On August 1st in 1966, a man climbed the tower at the University of Texas with multiple weapons and began firing on students and anyone in his line of sight. The shooting lasted for 96 long minutes, which must have seemed like 96 years to the victims of this shooting. At the end of it, 14 people were killed and 31 others injured at the hands of this sole gunman, who just prior to this massacre, killed his own mother and wife. This sure wasn't the first shooting in public for sure, but it was one of the first mass killings to be covered by the media in such a way that sort of foretold the future for the America that we live in now, where there seems to be a mass shooting every other week or more.
Back in 1966, there were no pagers, mobile phones, social media, or internet. People didn't have instant access to information or alerts like we do now. So what was it like to be in this horrible situation in 1966? Filmmaker Keith Maitland sure has an idea, as he tells the story in this documentary in a very unique way, which has garnered that very rare 100% rating on Rotten Tomatoes. Yes, it's that good.
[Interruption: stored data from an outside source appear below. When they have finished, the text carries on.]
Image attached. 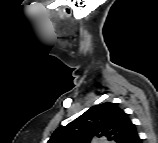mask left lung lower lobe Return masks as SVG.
I'll return each instance as SVG.
<instances>
[{"instance_id": "0a47b994", "label": "left lung lower lobe", "mask_w": 158, "mask_h": 143, "mask_svg": "<svg viewBox=\"0 0 158 143\" xmlns=\"http://www.w3.org/2000/svg\"><path fill=\"white\" fill-rule=\"evenodd\" d=\"M140 142V139L139 137L136 138V140L134 141V143H139Z\"/></svg>"}]
</instances>
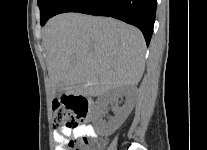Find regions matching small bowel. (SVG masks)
I'll return each instance as SVG.
<instances>
[{"label": "small bowel", "mask_w": 207, "mask_h": 150, "mask_svg": "<svg viewBox=\"0 0 207 150\" xmlns=\"http://www.w3.org/2000/svg\"><path fill=\"white\" fill-rule=\"evenodd\" d=\"M96 132L91 125H80L76 128L63 127L57 129L53 133V138L56 143V150H62L61 144L69 138H94Z\"/></svg>", "instance_id": "c3829d8e"}]
</instances>
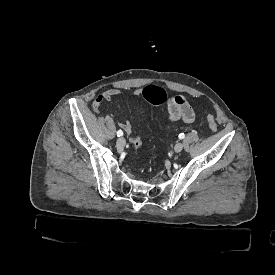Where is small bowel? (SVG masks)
Listing matches in <instances>:
<instances>
[{"label": "small bowel", "instance_id": "c3829d8e", "mask_svg": "<svg viewBox=\"0 0 275 275\" xmlns=\"http://www.w3.org/2000/svg\"><path fill=\"white\" fill-rule=\"evenodd\" d=\"M121 91L117 88H110L99 94L92 102V110L98 114L102 105L118 97ZM134 97L139 98L142 94L140 89L132 91ZM169 119L173 122L182 121L183 123H192L195 119V113L191 105V100L183 95L171 97L167 102ZM120 127L129 135H133V127L129 121H121Z\"/></svg>", "mask_w": 275, "mask_h": 275}]
</instances>
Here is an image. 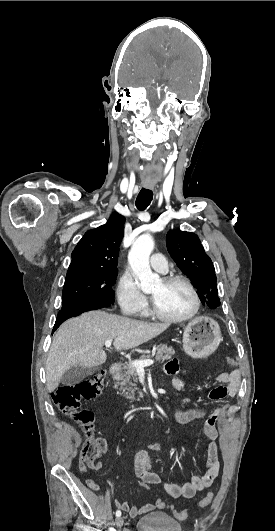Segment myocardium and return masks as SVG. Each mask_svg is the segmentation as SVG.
I'll return each mask as SVG.
<instances>
[{
    "label": "myocardium",
    "instance_id": "obj_1",
    "mask_svg": "<svg viewBox=\"0 0 275 531\" xmlns=\"http://www.w3.org/2000/svg\"><path fill=\"white\" fill-rule=\"evenodd\" d=\"M162 281L164 283H181L183 285H185L188 290L190 291L191 295H192V298H193V307L191 309V311L189 313H187L186 315L184 316H181V317H170V316H165L163 314H161L156 305H155V302L152 298V310H153V313L154 315L161 321H164V322H167V323H184V322H187L189 321L190 319H192L199 311L200 309V297H199V294L195 288V286L192 284V282L184 277V276H181V275H169V276H166L162 279Z\"/></svg>",
    "mask_w": 275,
    "mask_h": 531
}]
</instances>
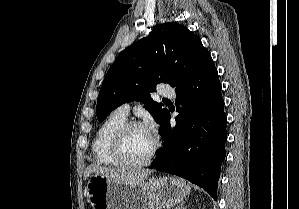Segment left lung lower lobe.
Instances as JSON below:
<instances>
[{
    "mask_svg": "<svg viewBox=\"0 0 299 209\" xmlns=\"http://www.w3.org/2000/svg\"><path fill=\"white\" fill-rule=\"evenodd\" d=\"M175 105L179 112L176 125L171 127L168 112L159 131L163 147L150 168L185 178L216 199L227 118L212 58L189 81L176 87Z\"/></svg>",
    "mask_w": 299,
    "mask_h": 209,
    "instance_id": "0a47b994",
    "label": "left lung lower lobe"
}]
</instances>
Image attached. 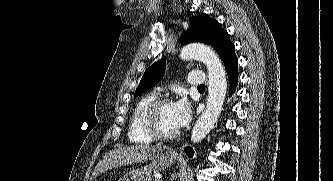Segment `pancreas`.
Listing matches in <instances>:
<instances>
[{
	"label": "pancreas",
	"instance_id": "pancreas-1",
	"mask_svg": "<svg viewBox=\"0 0 333 181\" xmlns=\"http://www.w3.org/2000/svg\"><path fill=\"white\" fill-rule=\"evenodd\" d=\"M153 181H160L159 179H155V180H153Z\"/></svg>",
	"mask_w": 333,
	"mask_h": 181
}]
</instances>
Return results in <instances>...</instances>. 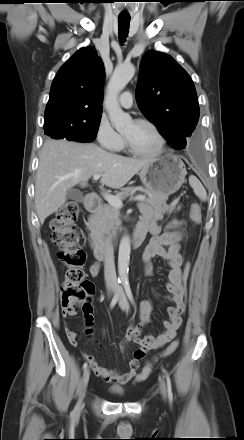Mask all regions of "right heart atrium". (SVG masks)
<instances>
[{
	"mask_svg": "<svg viewBox=\"0 0 244 440\" xmlns=\"http://www.w3.org/2000/svg\"><path fill=\"white\" fill-rule=\"evenodd\" d=\"M96 140L101 147L116 151L123 145L122 136L115 131L107 117L102 116L96 128Z\"/></svg>",
	"mask_w": 244,
	"mask_h": 440,
	"instance_id": "d8ad5b80",
	"label": "right heart atrium"
}]
</instances>
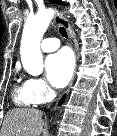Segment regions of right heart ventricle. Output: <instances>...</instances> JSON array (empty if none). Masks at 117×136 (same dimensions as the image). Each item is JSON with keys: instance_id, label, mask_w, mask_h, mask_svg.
Here are the masks:
<instances>
[{"instance_id": "1", "label": "right heart ventricle", "mask_w": 117, "mask_h": 136, "mask_svg": "<svg viewBox=\"0 0 117 136\" xmlns=\"http://www.w3.org/2000/svg\"><path fill=\"white\" fill-rule=\"evenodd\" d=\"M13 99L18 106L29 107L36 104L27 82L23 84H17L13 90Z\"/></svg>"}]
</instances>
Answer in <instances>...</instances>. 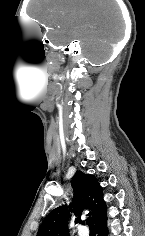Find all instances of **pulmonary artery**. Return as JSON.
<instances>
[{
  "mask_svg": "<svg viewBox=\"0 0 145 236\" xmlns=\"http://www.w3.org/2000/svg\"><path fill=\"white\" fill-rule=\"evenodd\" d=\"M78 234L79 236H89V230L86 227L81 226L78 229Z\"/></svg>",
  "mask_w": 145,
  "mask_h": 236,
  "instance_id": "obj_1",
  "label": "pulmonary artery"
}]
</instances>
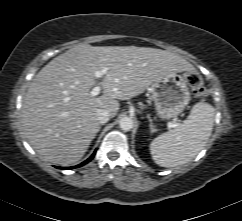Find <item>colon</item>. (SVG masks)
I'll return each mask as SVG.
<instances>
[{"label": "colon", "instance_id": "5ec220e1", "mask_svg": "<svg viewBox=\"0 0 242 221\" xmlns=\"http://www.w3.org/2000/svg\"><path fill=\"white\" fill-rule=\"evenodd\" d=\"M187 78L195 97L201 98L208 94L206 88L202 84V78L197 72H190Z\"/></svg>", "mask_w": 242, "mask_h": 221}]
</instances>
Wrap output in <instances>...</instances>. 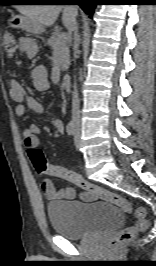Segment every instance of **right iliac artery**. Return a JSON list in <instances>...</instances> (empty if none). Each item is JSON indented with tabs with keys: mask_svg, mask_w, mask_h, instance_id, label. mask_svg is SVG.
Returning <instances> with one entry per match:
<instances>
[{
	"mask_svg": "<svg viewBox=\"0 0 156 266\" xmlns=\"http://www.w3.org/2000/svg\"><path fill=\"white\" fill-rule=\"evenodd\" d=\"M66 131L69 135H74L75 131H76V125L75 122L73 120H71L67 126H66Z\"/></svg>",
	"mask_w": 156,
	"mask_h": 266,
	"instance_id": "right-iliac-artery-1",
	"label": "right iliac artery"
}]
</instances>
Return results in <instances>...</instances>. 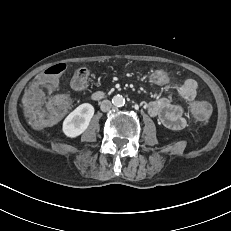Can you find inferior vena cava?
<instances>
[{
    "label": "inferior vena cava",
    "instance_id": "602c4592",
    "mask_svg": "<svg viewBox=\"0 0 231 231\" xmlns=\"http://www.w3.org/2000/svg\"><path fill=\"white\" fill-rule=\"evenodd\" d=\"M112 106H113V104L111 103V101H109V100H103L101 102L100 108H101V111L107 112V111H109L112 108Z\"/></svg>",
    "mask_w": 231,
    "mask_h": 231
}]
</instances>
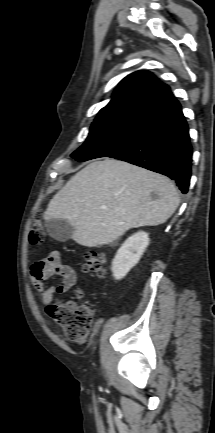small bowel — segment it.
Listing matches in <instances>:
<instances>
[{"mask_svg":"<svg viewBox=\"0 0 215 433\" xmlns=\"http://www.w3.org/2000/svg\"><path fill=\"white\" fill-rule=\"evenodd\" d=\"M32 285L39 292L44 304H49L55 293L68 292L77 282V274L74 269L62 263L58 251L49 252L46 257L32 263L29 270ZM57 276L60 281L54 286H48L47 280Z\"/></svg>","mask_w":215,"mask_h":433,"instance_id":"obj_1","label":"small bowel"}]
</instances>
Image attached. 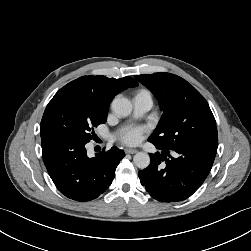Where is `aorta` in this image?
I'll return each mask as SVG.
<instances>
[{"mask_svg":"<svg viewBox=\"0 0 251 251\" xmlns=\"http://www.w3.org/2000/svg\"><path fill=\"white\" fill-rule=\"evenodd\" d=\"M113 113L118 117H127L131 114L132 105L131 102L124 97H117L111 104ZM134 164L140 168L145 169L150 164V156L146 152H138L133 158Z\"/></svg>","mask_w":251,"mask_h":251,"instance_id":"aorta-1","label":"aorta"}]
</instances>
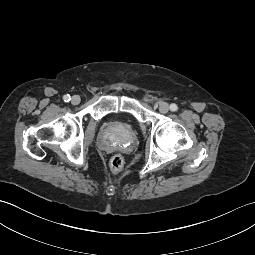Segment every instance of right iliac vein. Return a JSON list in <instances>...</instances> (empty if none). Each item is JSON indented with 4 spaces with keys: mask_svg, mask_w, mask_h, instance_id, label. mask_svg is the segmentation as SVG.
I'll use <instances>...</instances> for the list:
<instances>
[{
    "mask_svg": "<svg viewBox=\"0 0 255 255\" xmlns=\"http://www.w3.org/2000/svg\"><path fill=\"white\" fill-rule=\"evenodd\" d=\"M81 101V98L78 95H74L71 99V103L73 105H78Z\"/></svg>",
    "mask_w": 255,
    "mask_h": 255,
    "instance_id": "obj_1",
    "label": "right iliac vein"
}]
</instances>
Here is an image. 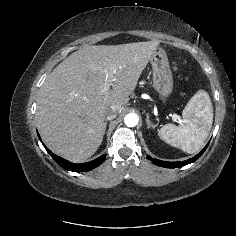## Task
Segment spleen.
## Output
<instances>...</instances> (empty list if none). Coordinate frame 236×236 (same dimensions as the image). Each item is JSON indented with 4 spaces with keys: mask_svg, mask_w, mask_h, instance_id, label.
<instances>
[{
    "mask_svg": "<svg viewBox=\"0 0 236 236\" xmlns=\"http://www.w3.org/2000/svg\"><path fill=\"white\" fill-rule=\"evenodd\" d=\"M182 117L181 125L166 124L158 134L167 144L193 154L202 147L212 127L213 106L205 90H199L189 100Z\"/></svg>",
    "mask_w": 236,
    "mask_h": 236,
    "instance_id": "spleen-1",
    "label": "spleen"
}]
</instances>
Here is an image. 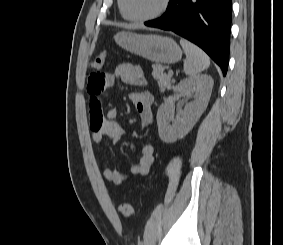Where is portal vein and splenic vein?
<instances>
[{
  "mask_svg": "<svg viewBox=\"0 0 283 245\" xmlns=\"http://www.w3.org/2000/svg\"><path fill=\"white\" fill-rule=\"evenodd\" d=\"M168 74L172 75L173 74V70L169 69Z\"/></svg>",
  "mask_w": 283,
  "mask_h": 245,
  "instance_id": "portal-vein-and-splenic-vein-1",
  "label": "portal vein and splenic vein"
}]
</instances>
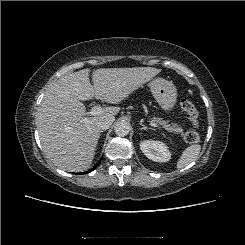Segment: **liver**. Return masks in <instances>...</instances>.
I'll return each mask as SVG.
<instances>
[{
  "label": "liver",
  "instance_id": "6515ba94",
  "mask_svg": "<svg viewBox=\"0 0 245 245\" xmlns=\"http://www.w3.org/2000/svg\"><path fill=\"white\" fill-rule=\"evenodd\" d=\"M66 74L45 92L37 117L45 155L60 169L79 172L90 167L100 137L98 121L114 116L119 107H107L97 116H86L82 101L93 97L118 104L161 72L153 67L100 68Z\"/></svg>",
  "mask_w": 245,
  "mask_h": 245
}]
</instances>
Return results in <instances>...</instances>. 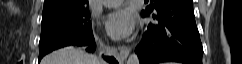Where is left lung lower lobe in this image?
<instances>
[{
  "instance_id": "0a47b994",
  "label": "left lung lower lobe",
  "mask_w": 242,
  "mask_h": 64,
  "mask_svg": "<svg viewBox=\"0 0 242 64\" xmlns=\"http://www.w3.org/2000/svg\"><path fill=\"white\" fill-rule=\"evenodd\" d=\"M141 15L151 16L136 48L140 64L180 62L202 64L203 47L196 26L193 0H163Z\"/></svg>"
}]
</instances>
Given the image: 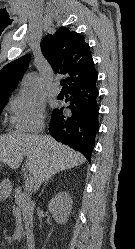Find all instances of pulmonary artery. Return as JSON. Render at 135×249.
Masks as SVG:
<instances>
[{"label": "pulmonary artery", "mask_w": 135, "mask_h": 249, "mask_svg": "<svg viewBox=\"0 0 135 249\" xmlns=\"http://www.w3.org/2000/svg\"><path fill=\"white\" fill-rule=\"evenodd\" d=\"M49 92H50L51 95H54V96H55V95H58L59 92H60V87H59V85H58L57 83H54V84L50 87Z\"/></svg>", "instance_id": "obj_1"}]
</instances>
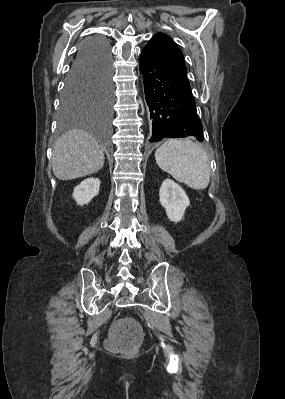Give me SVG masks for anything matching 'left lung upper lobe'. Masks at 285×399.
<instances>
[{
	"label": "left lung upper lobe",
	"mask_w": 285,
	"mask_h": 399,
	"mask_svg": "<svg viewBox=\"0 0 285 399\" xmlns=\"http://www.w3.org/2000/svg\"><path fill=\"white\" fill-rule=\"evenodd\" d=\"M144 49L155 55L177 77L189 83L183 53L168 35L157 33Z\"/></svg>",
	"instance_id": "obj_1"
}]
</instances>
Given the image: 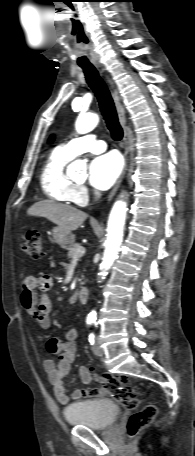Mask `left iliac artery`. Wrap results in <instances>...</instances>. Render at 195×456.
<instances>
[{"mask_svg": "<svg viewBox=\"0 0 195 456\" xmlns=\"http://www.w3.org/2000/svg\"><path fill=\"white\" fill-rule=\"evenodd\" d=\"M89 342H90V344H93V343H94V334H93V333H91V334L89 335Z\"/></svg>", "mask_w": 195, "mask_h": 456, "instance_id": "1", "label": "left iliac artery"}]
</instances>
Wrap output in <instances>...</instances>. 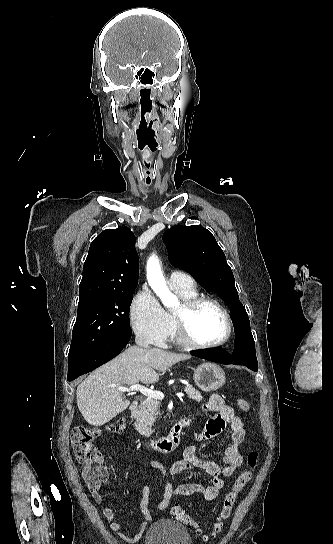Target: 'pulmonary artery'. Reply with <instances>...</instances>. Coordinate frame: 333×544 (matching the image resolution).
Returning a JSON list of instances; mask_svg holds the SVG:
<instances>
[{
  "instance_id": "pulmonary-artery-1",
  "label": "pulmonary artery",
  "mask_w": 333,
  "mask_h": 544,
  "mask_svg": "<svg viewBox=\"0 0 333 544\" xmlns=\"http://www.w3.org/2000/svg\"><path fill=\"white\" fill-rule=\"evenodd\" d=\"M170 284L175 289H192L195 288L193 278L181 271H173L169 276Z\"/></svg>"
}]
</instances>
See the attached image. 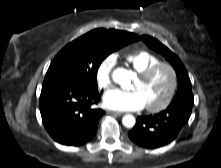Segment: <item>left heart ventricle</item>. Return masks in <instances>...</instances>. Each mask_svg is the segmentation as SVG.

Going off an oral history account written by Pamela Colloff several years ago and published in Texas Monthly, Maitland uses the rotoscopic animation style, similar to the film 'A Scanner Darkly' to tell the story of what just happened on that horrible day in 1966. With interviews from some of the survivors and people who were there at the scene, Maitland gives us an all too intense view from the victim's perspective of those 96 minutes. Instead of talking head interviews, discussing the events of the day, we see the animated re-enactments, which are terrifying to watch.
One of the focal points here is with victim Claire James Wilson, who actually survived the massacre. Claire and her boyfriend Tom were the first to be gunned down. Tom didn't make it. Claire did survive, but the unborn boy inside her suffered a gunshot and died that day. There is a portion of the film that is devoted to Claire's recount of the events and her emotional state of that day. Many other students, police officers, and people who put themselves in the line of fire to save others tell their own stories, and we see it acted out on screen, which gives us a fearful sense of actually being there.
'Tower' is a fantastic documentary that focuses on the victims and people that were there to help others in need, and not the gunmen, which is an excellent way to tell a story of this subject matter. We all know about this unfortunate day in our nation's history, but we've never seen it told from this perspective before with this amount of care.
The Blu-ray: Vital Disc Stats
'Tower' comes with a 50GB Blu-ray Disc from Kino Lorber that is Region A Locked. There is no insert or digital download here. The disc is housed in a hard, blue plastic case.
'Tower' comes with a great 1080p HD transfer and is presented in 1.78:1 aspect ratio. The animation is bright and bold and looks excellent on all accounts. The detail and textured animation looks exquisite, as well as some of the talking head interviews, which reveal some makeup blemishes and individual hairs.
Colors pop off screen as well and are well saturated. Black levels are deep and inky and the skin tones are natural in this documentary. There is some minor banding, but it doesn't hinder the viewing experience, leaving this video presentation with great marks.
This release comes with a lossless DTS-HD MA 5.1 mix and sounds great. Being a documentary, this track has a little bit of heft to it. The sound effects pack a punch, which can cause your nerves to stand on end. There is some great directionality during the re-enactments as well. Ambient noises sound good from the rear speakers as well. The score and music add to the time period this was set in and never drowns out any other sound aspect.
There is also a great low end as well with some minor bass to give this audio track some depth. The dialogue is always crystal clear and easy to follow, and free of any pops, cracks, hiss, and high shrills. This is mostly a front heavy track, but it has some power to it.
After the Screening Q&A (HD, 12 Mins.) - This has some footage of Q&As after a few film festivals where the filmmakers and survivors talk about revisiting that day and making the film.
Behind the Scenes Animation (HD, 6 Mins.) - There are five different segments where there is a side by side comparison with the live action re-enactments and the rotoscoping animation, which is pretty cool to see.
Character Profiles (HD, 29 Mins.) - There are 10 segments here that feature the history and feelings of the survivors of the massacre, where they discuss what life has been like since that day.
Memorial Dedication (HD, 5 Mins.) - This shows a stone tribute to the deceased on that day where some of the survivors talk about their experiences in that situation.
Trailer (HD, 2 Mins.) - Trailer for the film.
'Tower's is one of those incredible documentaries that comes along once every few years. It's a story we all know, but Keith Maitland tells it in a new and refreshing way and never pays any attention to the killer. Instead, he focuses on the victims and the survivors telling their harrowing experiences, which provides a front seat to the mayhem and sadness for those 96 minutes. The video and audio presentations are both great and the extras provide some more background from the subjects, as well as show how the animation was made. This is a Must-Own documentary.